┌──
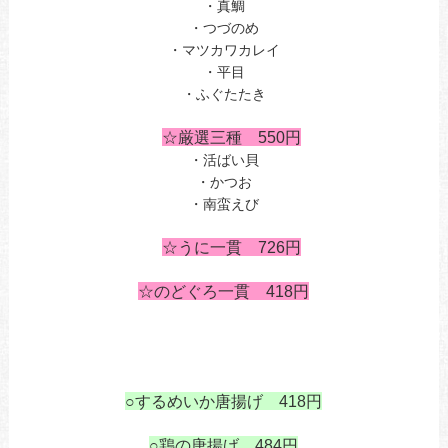
・真鯛
・つづのめ
・マツカワカレイ
・平目
・ふぐたたき
う
あ
☆厳選三種 550円
・活ばい貝
・かつお
・南蛮えび
・いさ
あ
☆うに一貫 726円
の
☆のどぐろ一貫 418円
あ
あ
あ
○するめいか唐揚げ 418円
あ
○鶏の唐揚げ 484円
└──
Everything in the entries above should be returned exactly, apart from the pictures.

Result below:
・真鯛
・つづのめ
・マツカワカレイ
・平目
・ふぐたたき
う
あ
☆厳選三種 550円
・活ばい貝
・かつお
・南蛮えび
・いさ
あ
☆うに一貫 726円
の
☆のどぐろ一貫 418円
あ
あ
あ
○するめいか唐揚げ 418円
あ
○鶏の唐揚げ 484円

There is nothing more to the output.